We nearly drop dead at that line, so we flip out
of cable news, entirely, all of its speculating
on what and how and if this, and somehow,
for once it’s not Masterpiece Theater
on public television but a narrator with black-and-white
footage, saying “. . . and then Miss Anderson,”
* * *
whereupon I blurt the words, Marian Anderson,
not sure why, and my wife, now silent,
which I take means to her, sure, it’s 1939; who else?—
snubbed by the DAR, and some guy
named Walter White gets the Roosevelts to pull strings
so in April, out she walks
with the big Mr.

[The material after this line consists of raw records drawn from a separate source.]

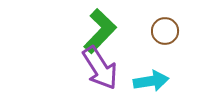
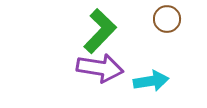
brown circle: moved 2 px right, 12 px up
purple arrow: rotated 48 degrees counterclockwise
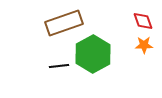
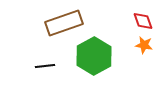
orange star: rotated 12 degrees clockwise
green hexagon: moved 1 px right, 2 px down
black line: moved 14 px left
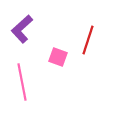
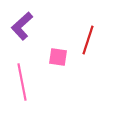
purple L-shape: moved 3 px up
pink square: rotated 12 degrees counterclockwise
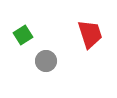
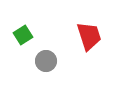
red trapezoid: moved 1 px left, 2 px down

Lincoln behind her, and I admit,
I really respect the fur coat; my wife’s
not making a sound because we’ve joined
Cont, stanza break
the 75-thousand all dressed up, even the kids—
not a flip flop or midriff—when
Miss Anderson closes her eyes and sings,
“My country tis of thee.”
It is 80-something years later, when the words
“to thee I sing” become for her
“to thee we sing,” which you might know,
is the song from now on,
we can’t hear in any way but hers, whereupon
my wife turns to me, so I see
in her eyes why she—I mean everyone—
and I stopped breathing.
The Note,
—ending with a line by James Tate
the sound of an empty
beer bottle hitting
a freshly mowed lawn,
lobbed through silence
of proscribed
duration, about 10 feet
maybe three, four
seconds, though Tate
once said it took him
three hours to get
to a jumping-off place,
and like him, the bottle
made a hollow-headed
note, hitting
ground, as if blown
through cupped palms,
whistle-like, a coo
for mourning, a Bonk—
the arrival of an idea,
say, at a place
anyone could rest
and not shatter,
sweat still sipping
at your forehead
and the sky pinned
like the pages of a book
written by a dove.
Chickens Known and Unknown
I loved Chickenman, ca 1966 ff., of Midland City,
I took for St. Louis, then,
on my ‘50 Ford radio, trumpeting triumphantly,
Buck, buck, buuuuuuk. Chicken-mannn,
as he rushed off in his Chicken Coupe
to rescue the still-single Sayde, or to
his human job, selling shoes in the city of shoes –
first in booze, first in shoes (last
in the American League) – fantastic fowl
of footwear – He’s everywhere. He’s everywhere –
even over Armed Forces Radio, should
the draft board send me to Fort Leonard Wood.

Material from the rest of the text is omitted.